## NBA web scraping player information
This notebook will web scrape information from Baksetball Reference, which is accessed through this url: http://www.basketball-reference.com. This website hosts professional and college sasketball statistics and history, and is one of the most comprehensive websites for sports data collection.

In [1]:
import numpy as np
import pandas as pd
from bs4 import BeautifulSoup, SoupStrainer
import seaborn as sns
import matplotlib.pyplot as plt
%matplotlib inline
sns.set(style="whitegrid", color_codes=True)
import sys
import string
import requests
from datetime import datetime, timedelta
import time

### Basic player information

By adding path /players/'letter' to the domain name, we can view basic info for all active/retired NBA & ABA players with last names starting with that letter. For example, https://www.basketball-reference.com/players/a/ would give the following information for each player with last name starting with 'A':

We will go through all letters and scrape every player information in each page.

In [2]:
def player_info():
    
    players = []
    player_base_url = 'http://www.basketball-reference.com/players/'

    for letter in string.ascii_lowercase: # get player tables from alphabetical list pages
        page_request = requests.get(player_base_url + letter)
        soup = BeautifulSoup(page_request.text,"lxml")
        table = soup.find('table') # find table in soup

        if table:
            table_body = table.find('tbody')
            for row in table_body.findAll('tr'):  # loop over list of players in the table
                player_url = row.find('a') 
                player_pages = player_url['href']  # player page url
                player_names = player_url.text  #p player name

                # get additional player info from table
                cells = row.findAll('td')
                active_from = int(cells[0].text) # 'From' column
                active_to = int(cells[1].text) # 'To' column
                position = cells[2].text # 'Pos' column
                height = cells[3].text # 'Ht' column (feet-inches)
                weight = cells[4].text # 'Wt' column (lbs)
                birth_date = cells[5].text # 'Birth Date' column
                college = cells[6].text # 'Colleges' column (blank is either no college or intl)

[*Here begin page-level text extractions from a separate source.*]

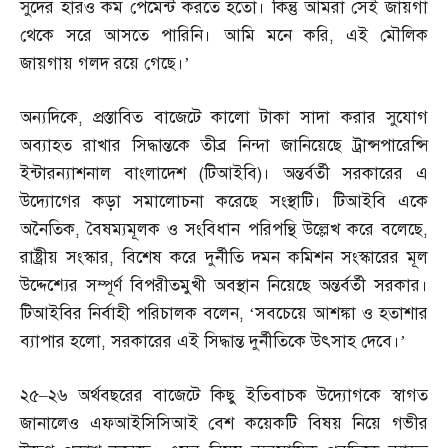
সুদের হারও কম পেমেন্ট করতে হতো। কিন্তু আমরা সেই জায়গা
থেকে সরে আসতে পারিনি। আমি মনে করি
,
এই মৌলিক
জায়গায় গলদ রয়ে গেছে।’
অন্যদিকে
,
প্রস্তাবিত বাজেটে কালো টাকা সাদা করার সুযোগ
অব্যাহত রাখার সিদ্ধান্তকে তীব্র নিন্দা জানিয়েছে ট্রান্সপারেন্সি
ইন্টারন্যাশনাল বাংলাদেশ
(
টিআইবি
)
। অন্তর্বর্তী সরকারের এ
উদ্যোগের কড়া সমালোচনা করেছে সংস্থাটি। টিআইবি একে
অনৈতিক
,
বৈষম্যমূলক ও সংবিধান পরিপন্থি উল্লেখ করে বলেছে
,
রাষ্ট্রীয় সংস্কার
,
বিশেষ করে দুর্নীতি দমন কমিশন সংস্কারের মূল
উদ্দেশ্যের সম্পূর্ণ বিপরীতমুখী অবস্থান নিয়েছে অন্তর্বর্তী সরকার।
টিআইবির নির্বাহী পরিচালক বলেন
, ‘
সবচেয়ে আশঙ্কা ও হতাশার
ব্যাপার হলো
,
সরকারের এই সিদ্ধান্ত দুর্নীতিকে উৎসাহ দেবে।’
২৫
–
২৬ অর্থবছরের বাজেটে কিছু ইতিবাচক উদ্যোগকে স্বাগত
জানালেও এফআইসিসিআই বেশ কয়েকটি বিষয় নিয়ে গভীর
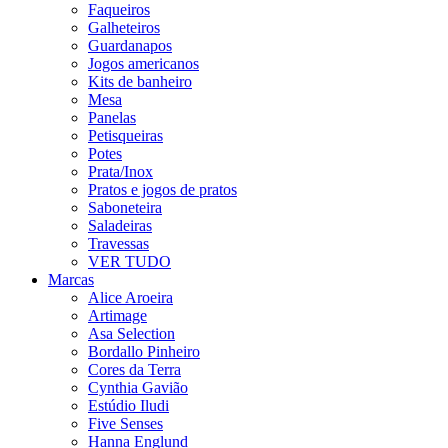
Faqueiros
Galheteiros
Guardanapos
Jogos americanos
Kits de banheiro
Mesa
Panelas
Petisqueiras
Potes
Prata/Inox
Pratos e jogos de pratos
Saboneteira
Saladeiras
Travessas
VER TUDO
Marcas
Alice Aroeira
Artimage
Asa Selection
Bordallo Pinheiro
Cores da Terra
Cynthia Gavião
Estúdio Iludi
Five Senses
Hanna Englund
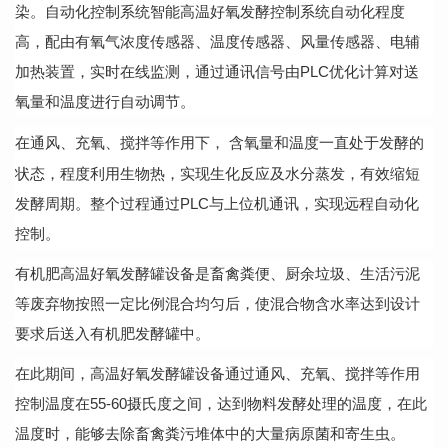
染。自动化控制系统智能高温好氧发酵控制系统自动化程度
高，配由有氧气浓度传感器、温度传感器、风量传感器、电辅
加热装置，实时在线监测，通过通讯信号由
PLC优化计算对送
氧量和温度进行自动调节。
在通风、充氧、搅拌等作用下，
含氧量和温度一直处于发酵的
状态，程度利用生物热，实现生化反应及水分蒸发，有效缩短
发酵周期。整个过程通过
PLC与上位机通讯，实现远程自动化
控制。
有机肥高温好氧发酵罐设备是畜禽粪便、厨余垃圾、生活污泥
等废弃物按照一定比例混合均匀后，使混合物含水率达到设计
要求后送入有机肥发酵罐中。
在此期间，高温好氧发酵罐设备通过通风、充氧、搅拌等作用
控制温度在
55-60摄氏度之间，达到物料发酵处理的温度，在此
温度时，能够去除畜禽粪污堆体中的大量病原菌和寄生虫。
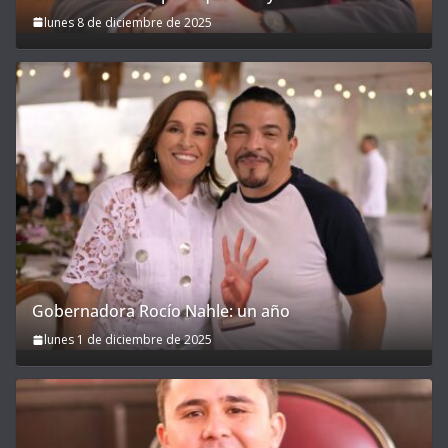
lunes 8 de diciembre de 2025
Gobernadora Rocío Nahle: un año
lunes 1 de diciembre de 2025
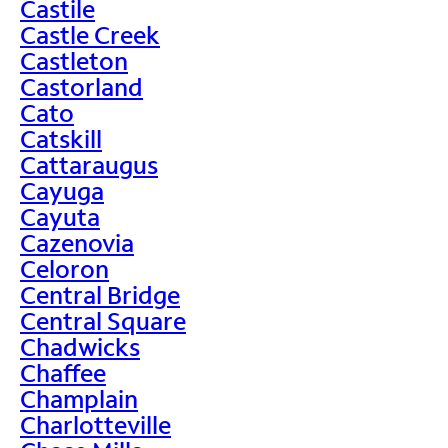
Castile
Castle Creek
Castleton
Castorland
Cato
Catskill
Cattaraugus
Cayuga
Cayuta
Cazenovia
Celoron
Central Bridge
Central Square
Chadwicks
Chaffee
Champlain
Charlotteville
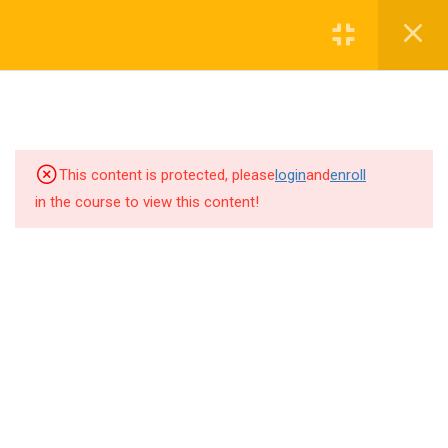
Inloggen
NL
3
FASE 0 – Inschrijving &
Landing
This content is protected, please
login
and
enroll
Welkom & Positionering
in the course to view this content!
Essentie Touch of Matrix®
Voorbereiding 1:1 Activaties
6
FASE 1 – Integratie na 1:1
Disclaimer
+ start veldleren
Algemene voorwaarden
Privacyverklaring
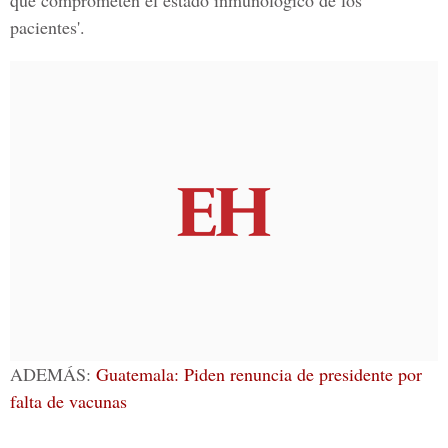
que comprometen el estado inmunológico de los
pacientes'.
ADEMÁS:
Guatemala: Piden renuncia de presidente por
falta de vacunas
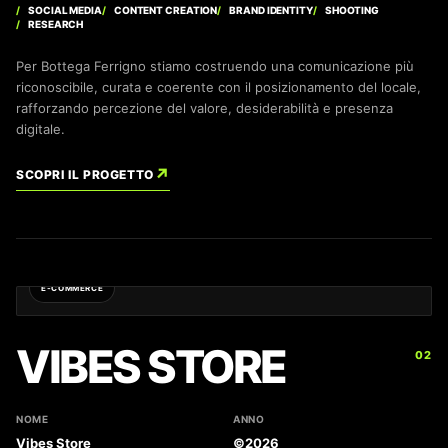
SOCIAL MEDIA
CONTENT CREATION
BRAND IDENTITY
SHOOTING
RESEARCH
Per Bottega Ferrigno stiamo costruendo una comunicazione più
riconoscibile, curata e coerente con il posizionamento del locale,
rafforzando percezione del valore, desiderabilità e presenza
digitale.
↗
SCOPRI IL PROGETTO
E-COMMERCE
VIBES STORE
02
NOME
ANNO
Vibes Store
©2026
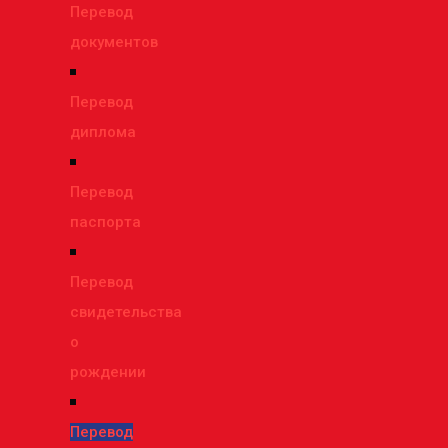
Перевод
документов
Перевод
диплома
Перевод
паспорта
Перевод
свидетельства
о
рождении
Перевод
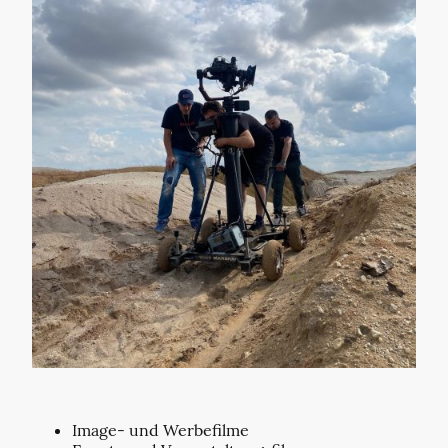
Image- und Werbefilme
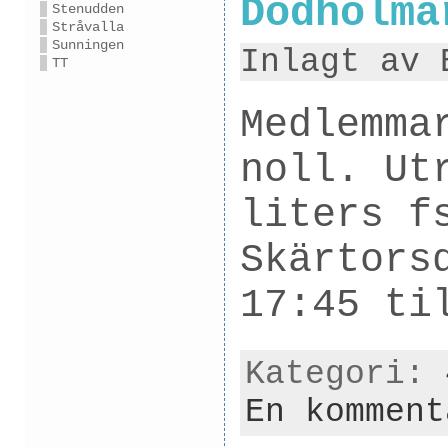
Dödholma
Stenudden
Stråvalla
Sunningen
Inlagt av 
TT
Medlemma
noll. Ut
liters f
Skärtors
17:45 ti
Kategori:
En komment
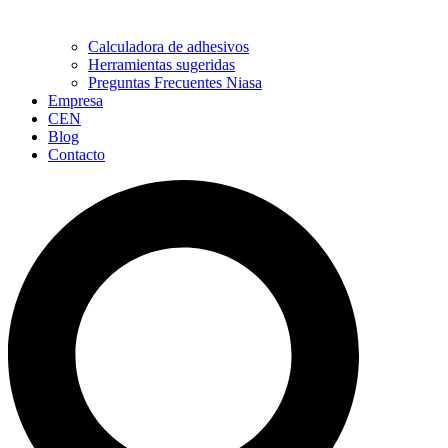
Calculadora de adhesivos
Herramientas sugeridas
Preguntas Frecuentes Niasa
Empresa
CEN
Blog
Contacto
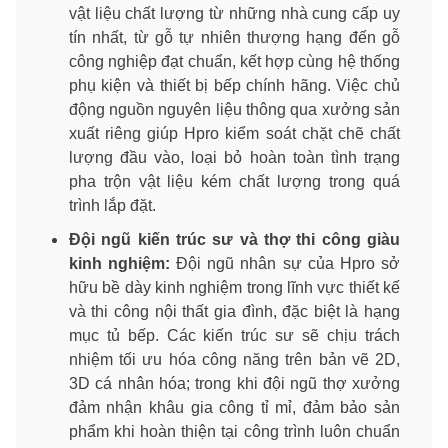
vật liệu chất lượng từ những nhà cung cấp uy
tín nhất, từ gỗ tự nhiên thượng hạng đến gỗ
công nghiệp đạt chuẩn, kết hợp cùng hệ thống
phụ kiện và thiết bị bếp chính hãng. Việc chủ
động nguồn nguyên liệu thông qua xưởng sản
xuất riêng giúp Hpro kiểm soát chặt chẽ chất
lượng đầu vào, loại bỏ hoàn toàn tình trạng
pha trộn vật liệu kém chất lượng trong quá
trình lắp đặt.
Đội ngũ kiến trúc sư và thợ thi công giàu
kinh nghiệm:
Đội ngũ nhân sự của Hpro sở
hữu bề dày kinh nghiệm trong lĩnh vực thiết kế
và thi công nội thất gia đình, đặc biệt là hạng
mục tủ bếp. Các kiến trúc sư sẽ chịu trách
nhiệm tối ưu hóa công năng trên bản vẽ 2D,
3D cá nhân hóa; trong khi đội ngũ thợ xưởng
đảm nhận khâu gia công tỉ mỉ, đảm bảo sản
phẩm khi hoàn thiện tại công trình luôn chuẩn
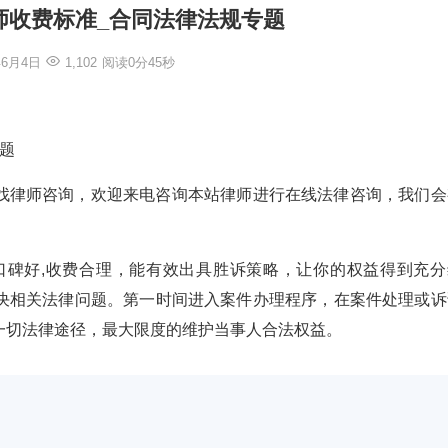
师收费标准_合同法律法规专题
年6月4日
1,102
阅读0分45秒
题
找律师咨询，欢迎来电咨询本站律师进行在线法律咨询，我们会
验丰富,口碑好,收费合理，能有效出具胜诉策略，让你的权益得到充
决相关法律问题。第一时间进入案件办理程序，在案件处理或诉
一切法律途径，最大限度的维护当事人合法权益。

                # create entry
                player_entry = {'url': player_pages,
                                'name': player_names,
                                'active_from': active_from,
                                'active_to': active_to,
                                'pos': position,
                                'college': college,
                                'height': height,
                                'weight': weight,
                                'birth_date': birth_date}

                # append player dictionary
                players.append(player_entry)
                
    return pd.DataFrame(players)

In [3]:
players_general_df = player_info() # call function that scrapes general info

In [4]:
# convert height to inches
height_inches = players_general_df['height'].str.split('-',expand=True)
players_general_df['height_inches'] = 12.0*pd.to_numeric(height_inches[0], errors='coerce')+pd.to_numeric(height_inches[1], errors='coerce')

# convert birth_date to datetime
players_general_df['birth_date'] = pd.to_datetime(players_general_df['birth_date'])

# calculate career length
players_general_df['career_length'] = players_general_df['active_to'] - players_general_df['active_from']
#if just played one season, career_length is 1 instead of 0
players_general_df.career_length = players_general_df.career_length.replace({0: 1})

players_general_df.head(10) # preview

Unnamed: 0,active_from,active_to,birth_date,college,height,name,pos,url,weight,height_inches,career_length
0,1991,1995,1968-06-24,Duke University,6-10,Alaa Abdelnaby,F-C,/players/a/abdelal01.html,240,82.0,4
1,1969,1978,1946-04-07,Iowa State University,6-9,Zaid Abdul-Aziz,C-F,/players/a/abdulza01.html,235,81.0,9
2,1970,1989,1947-04-16,"University of California, Los Angeles",7-2,Kareem Abdul-Jabbar,C,/players/a/abdulka01.html,225,86.0,19
3,1991,2001,1969-03-09,Louisiana State University,6-1,Mahmoud Abdul-Rauf,G,/players/a/abdulma02.html,162,73.0,10
4,1998,2003,1974-11-03,"University of Michigan, San Jose State University",6-6,Tariq Abdul-Wahad,F,/players/a/abdulta01.html,223,78.0,5
5,1997,2008,1976-12-11,University of California,6-9,Shareef Abdur-Rahim,F,/players/a/abdursh01.html,225,81.0,11
6,1977,1981,1954-05-06,Indiana University,6-7,Tom Abernethy,F,/players/a/abernto01.html,220,79.0,4
7,1957,1957,1932-07-27,Western Kentucky University,6-3,Forest Able,G,/players/a/ablefo01.html,180,75.0,1
8,1947,1948,1919-02-09,Salem International University,6-3,John Abramovic,F,/players/a/abramjo01.html,195,75.0,1
9,2017,2019,1993-08-01,,6-6,Alex Abrines,G-F,/players/a/abrinal01.html,200,78.0,2


We get the above table output with the following features: 

- From: int variable, career start year
- To: int variable, career end year
- Pos: string variable, basketball position abbreviation
- Ht: string variable, height in feet-inches
- Wt: string variable, weight in pounds
- Brith Date: string variable
- Colleges: string variable, blank if international or did not play in college

In [5]:
# save in csv format
players_general_df.to_csv('Tables/players_general_df.csv', index=False)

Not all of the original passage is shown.